3. On the field, Aaron Rodgers continues to dominate. Despite playing with a broken pinky toe that he is constantly reminding everyone about, Rodgers is currently the frontrunner to win his fourth NFL MVP award. His excellence is indisputable, even for certain fan bases that have loathed his existence for the past decade and a half. His future, however, remains much less certain. Do you think Rodgers’ future with the Packers depends on how he and the team perform this postseason? In your heart of hearts, is Rodgers a Packer for the 2022 season? (Please say no. The rest of the NFC North has had enough of this.)
I lean barely toward Rodgers playing with the Packers next season. It’s far from a sure thing, but I think the incentives are strongest for both sides to kiss and make up. Life is just going to be better for Rodgers in Green Bay than practically anywhere else, even if Davante Adams follows him wherever he’d end up going. Plus, Rodgers is keenly aware of how long it took Brett Favre to mend fences in Green Bay, and for a guy as image-conscious as he clearly is, it’s hard to believe he’d really go through with the “forcing his way out” path.

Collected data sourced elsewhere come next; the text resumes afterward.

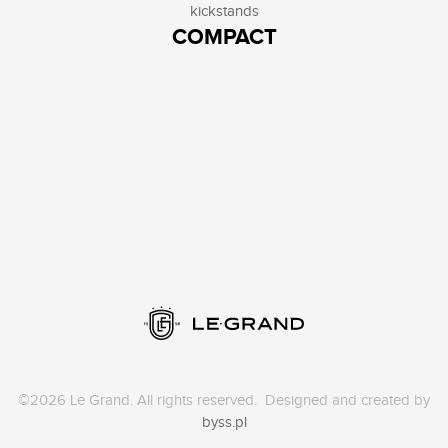
kickstands
COMPACT
©2026 Le Grand. All rights reserved. Designed and created by
byss.pl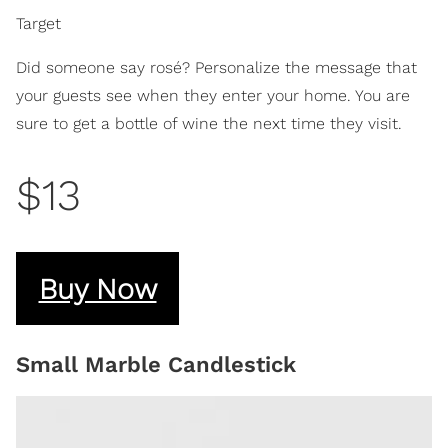
Target
Did someone say rosé? Personalize the message that
your guests see when they enter your home. You are
sure to get a bottle of wine the next time they visit.
$13
Buy Now
Small Marble Candlestick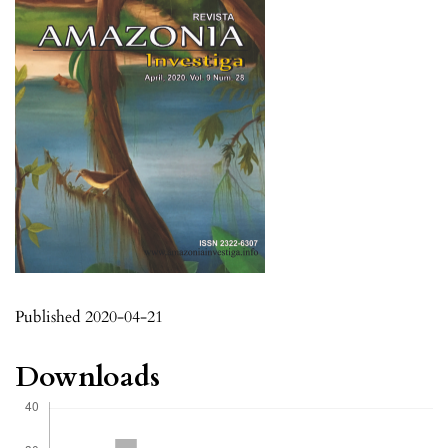
Published 2020-04-21
Downloads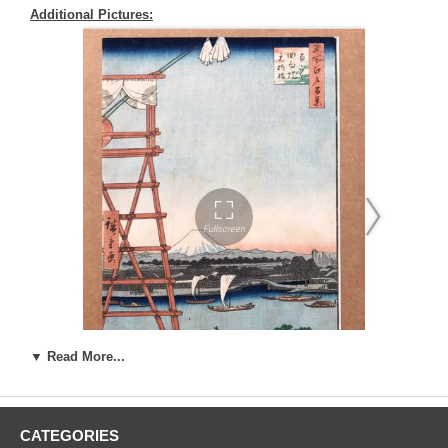
Additional Pictures:
▼ Read More...
Artist:
Ando Utagawa Hiroshige (1787-1858)
CATEGORIES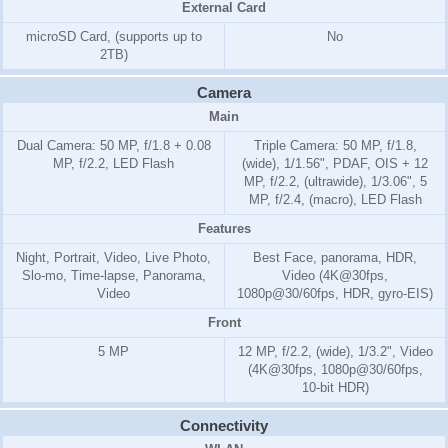
External Card
microSD Card, (supports up to
No
2TB)
Camera
Main
Dual Camera: 50 MP, f/1.8 + 0.08
Triple Camera: 50 MP, f/1.8,
MP, f/2.2, LED Flash
(wide), 1/1.56", PDAF, OIS + 12
MP, f/2.2, (ultrawide), 1/3.06", 5
MP, f/2.4, (macro), LED Flash
Features
Night, Portrait, Video, Live Photo,
Best Face, panorama, HDR,
Slo-mo, Time-lapse, Panorama,
Video (4K@30fps,
Video
1080p@30/60fps, HDR, gyro-EIS)
Front
5 MP
12 MP, f/2.2, (wide), 1/3.2", Video
(4K@30fps, 1080p@30/60fps,
10-bit HDR)
Connectivity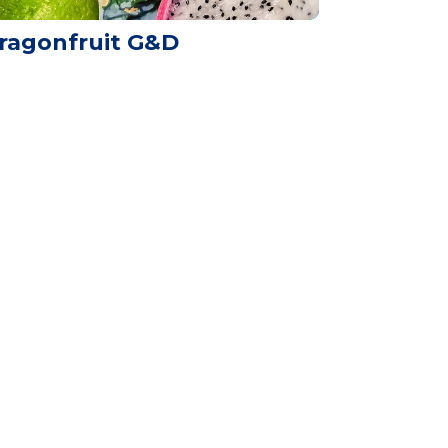
ragonfruit G&D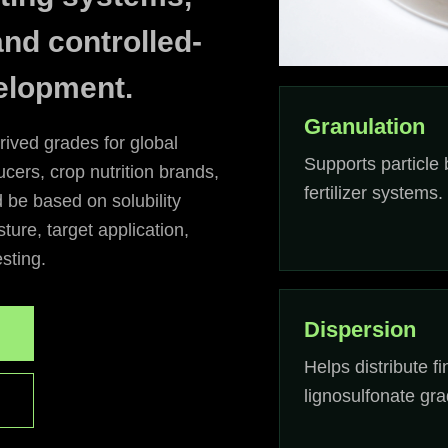
and controlled-
elopment.
Granulation
rived grades for global
Supports particle 
ucers, crop nutrition brands,
fertilizer systems.
d be based on solubility
ture, target application,
esting.
Dispersion
Helps distribute fi
lignosulfonate gra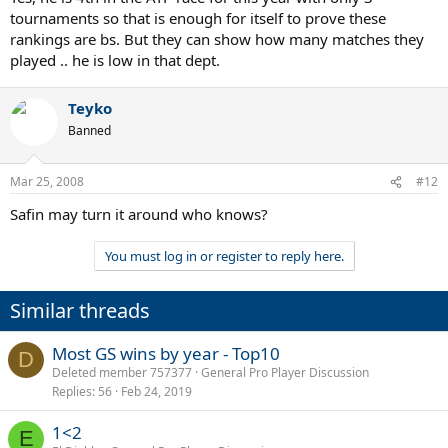
tournaments so that is enough for itself to prove these
rankings are bs. But they can show how many matches they
Meanwhile, Safin is a miserable 1-4 on the year; Anrdrei Pavel 0-5;
Victor Hanescu 2-7.
played .. he is low in that dept.
Teyko
Banned
Mar 25, 2008
#12
Safin may turn it around who knows?
You must log in or register to reply here.
Similar threads
Most GS wins by year - Top10
D
Deleted member 757377
General Pro Player Discussion
Replies
56
Feb 24, 2019
1<2
E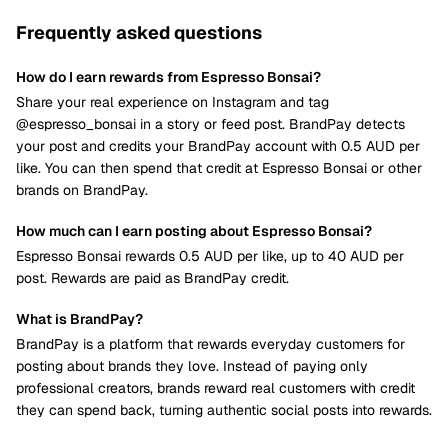
Frequently asked questions
How do I earn rewards from Espresso Bonsai?
Share your real experience on Instagram and tag
@espresso_bonsai in a story or feed post. BrandPay detects
your post and credits your BrandPay account with 0.5 AUD per
like. You can then spend that credit at Espresso Bonsai or other
brands on BrandPay.
How much can I earn posting about Espresso Bonsai?
Espresso Bonsai rewards 0.5 AUD per like, up to 40 AUD per
post. Rewards are paid as BrandPay credit.
What is BrandPay?
BrandPay is a platform that rewards everyday customers for
posting about brands they love. Instead of paying only
professional creators, brands reward real customers with credit
they can spend back, turning authentic social posts into rewards.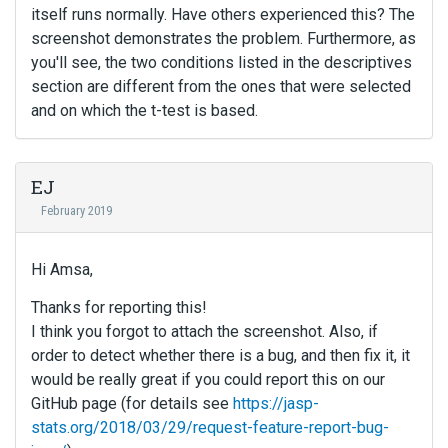
itself runs normally. Have others experienced this? The
screenshot demonstrates the problem. Furthermore, as
you'll see, the two conditions listed in the descriptives
section are different from the ones that were selected
and on which the t-test is based.
EJ
February 2019
Hi Amsa,
Thanks for reporting this!
I think you forgot to attach the screenshot. Also, if
order to detect whether there is a bug, and then fix it, it
would be really great if you could report this on our
GitHub page (for details see
https://jasp-
stats.org/2018/03/29/request-feature-report-bug-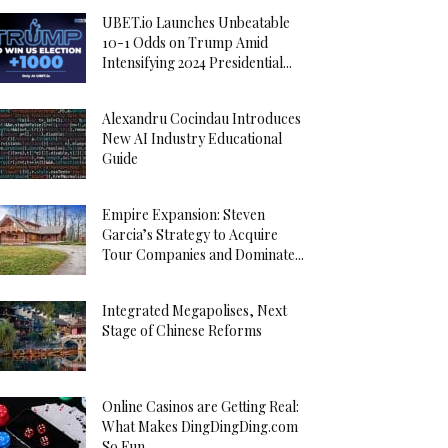
UBET.io Launches Unbeatable
10-1 Odds on Trump Amid
Intensifying 2024 Presidential...
Alexandru Cocindau Introduces
New AI Industry Educational
Guide
Empire Expansion: Steven
Garcia’s Strategy to Acquire
Tour Companies and Dominate...
Integrated Megapolises, Next
Stage of Chinese Reforms
Online Casinos are Getting Real:
What Makes DingDingDing.com
So Fun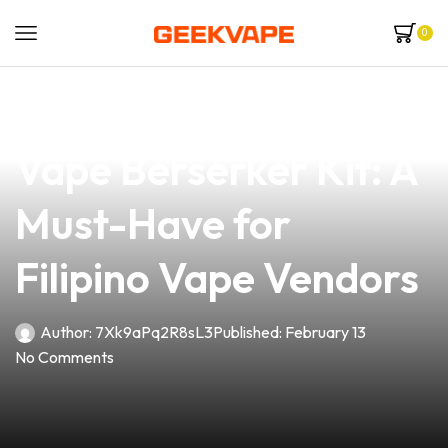
0
news
4 min read
Unveiling the Vandy
Vape Berserker Kit: A
Must-Have for
Filipino Vape Vendors
Author:
7Xk9aPq2R8sL3
Published:
February 13
No Comments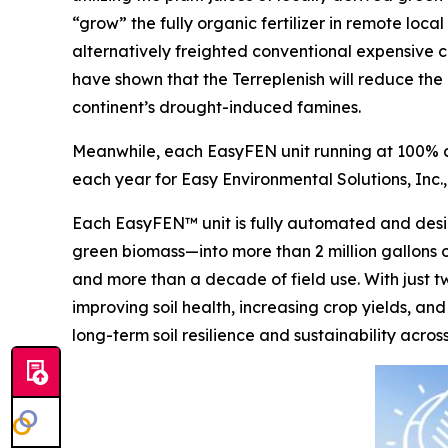
“grow” the fully organic fertilizer in remote loc
alternatively freighted conventional expensive ch
have shown that the Terreplenish will reduce the 
continent’s drought-induced famines.
Meanwhile, each EasyFEN unit running at 100% ca
each year for Easy Environmental Solutions, Inc.,
Each EasyFEN™ unit is fully automated and desig
green biomass—into more than 2 million gallons of
and more than a decade of field use. With just t
improving soil health, increasing crop yields, and
long-term soil resilience and sustainability acro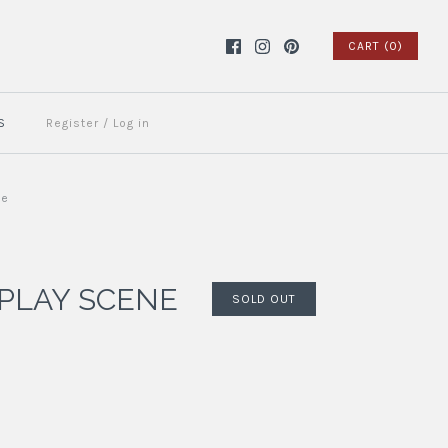
CART (0)
S
Register
/
Log in
ue
PLAY SCENE
SOLD OUT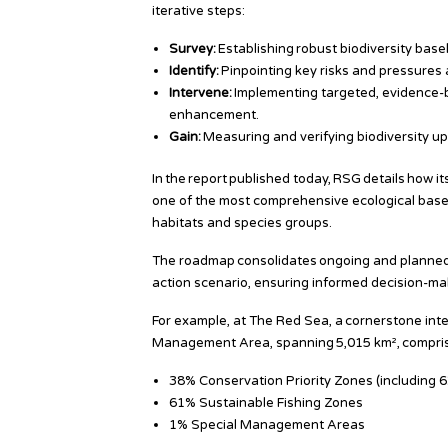
iterative steps:
Survey:
Establishing robust biodiversity bas
Identify:
Pinpointing key risks and pressures a
Intervene:
Implementing targeted, evidence-ba
enhancement.
Gain:
Measuring and verifying biodiversity up
In the report published today, RSG details how
one of the most comprehensive ecological baseli
habitats and species groups.
The roadmap consolidates ongoing and planned
action scenario, ensuring informed decision-mak
For example, at The Red Sea, a cornerstone int
Management Area, spanning 5,015 km², compris
38% Conservation Priority Zones (including 6
61% Sustainable Fishing Zones
1% Special Management Areas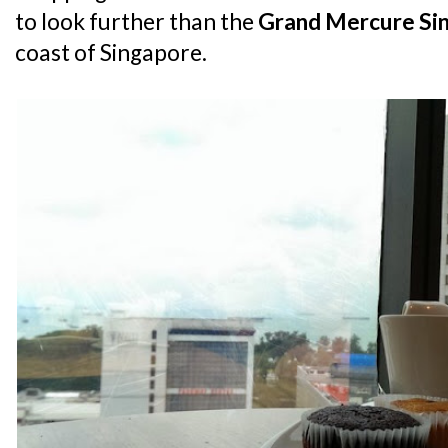
to look further than the
Grand Mercure Si
coast of Singapore.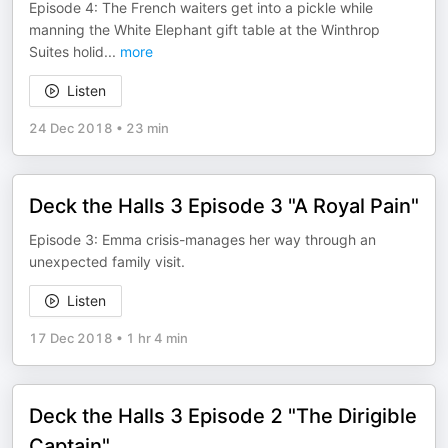
Episode 4: The French waiters get into a pickle while
manning the White Elephant gift table at the Winthrop
Suites holid
...
more
Listen
24 Dec 2018
•
23 min
Deck the Halls 3 Episode 3 "A Royal Pain"
Episode 3: Emma crisis-manages her way through an
unexpected family visit.
Listen
17 Dec 2018
•
1 hr 4 min
Deck the Halls 3 Episode 2 "The Dirigible
Captain"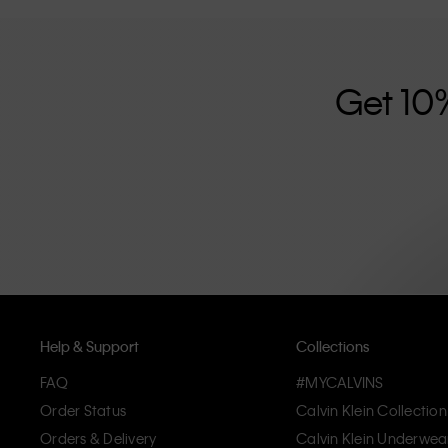
further strengthened by its unisex clothing range and i
designed with high-quality construction and a focus on 
unique and long-lasting pieces that embody modern c
Get 10
Help & Support
Collections
FAQ
#MYCALVINS
Order Status
Calvin Klein Collection
Orders & Delivery
Calvin Klein Underwea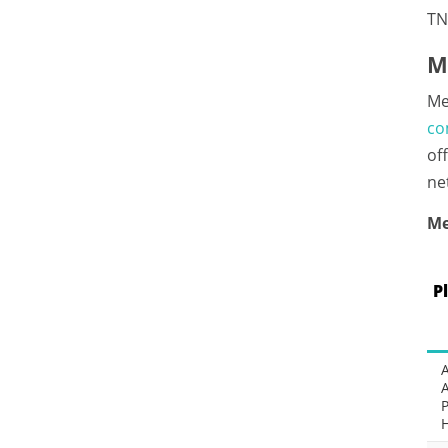
TN
M
Me
co
of
ne
Me
P
P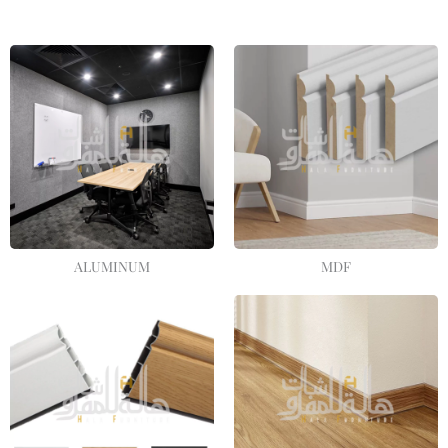
ALUMINUM
MDF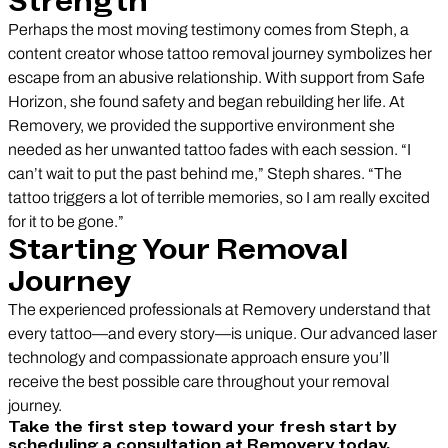
Strength
Perhaps the most moving testimony comes from Steph, a
content creator whose tattoo removal journey symbolizes her
escape from an abusive relationship. With support from Safe
Horizon, she found safety and began rebuilding her life. At
Removery, we provided the supportive environment she
needed as her unwanted tattoo fades with each session. “I
can’t wait to put the past behind me,” Steph shares. “The
tattoo triggers a lot of terrible memories, so I am really excited
for it to be gone.”
Starting Your Removal
Journey
The experienced professionals at Removery understand that
every tattoo—and every story—is unique. Our advanced laser
technology and compassionate approach ensure you’ll
receive the best possible care throughout your removal
journey.
Take the first step toward your fresh start by
scheduling a consultation at Removery today.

He’s already tried it once, and the Packers refused to blink.
But I do think there’s a significant amount at stake as to his future in the postseason. Last year’s loss to the Buccaneers seems to have left a bad taste in his mouth, not so much for the fact that they lost, but how. Kicking a field goal instead of going for it in the red zone late. Kevin King getting exposed again and again. A lack of weapons at receiver. Those things seemed to weigh on him through the offseason, and I think the extent to which they end up feeling addressed in the playoffs could determine his future.
4. What do you consider to be the Packers’ biggest weakness both on Sunday night and going into the playoffs? How do you want the Packers to address that weakness going forward?
The Packers’ biggest weakness is their tendency to start slow. They’ve really stumbled out of the gate the last few weeks, and it’s allowed teams to prey on their greatest weakness on defense: slowing down the run. If they can get into their offense quicker, it’ll help them stave off the run game. If they don’t, teams will continue to hammer them, and the good teams they’ll face in the playoffs will inevitably bury them.
I’d like them to abandon the idea of “establishing the run” early, a surprisingly antiquated idea to which Matt LaFleur continues to cling. Against the Ravens, who started a handful of practice squad guys along with a couple of athletic-looking fans in the secondary, the Packers came out running and dutifully went to a three-and-out on their first possession. Between that and a bad punt, Baltimore had a chance to go up double-digits before the Packers had even touched the ball twice. The Packers need to be more aggressive, and they should be.
5. With how the past few weeks have gone, half of either team’s roster could suddenly become unavailable between now and kickoff. But as of right now, what’s your prediction for Sunday night’s outcome?
Well, it might end up looking like a preseason game, but I think the Packers still should win. They’ll still have Rodgers and Adams, and it should be mostly all hands on deck on defense. That should be enough, but the Packers have kept things closer than they should each of the last two weeks. I’ll say they do that again, but still get the win, 27-21.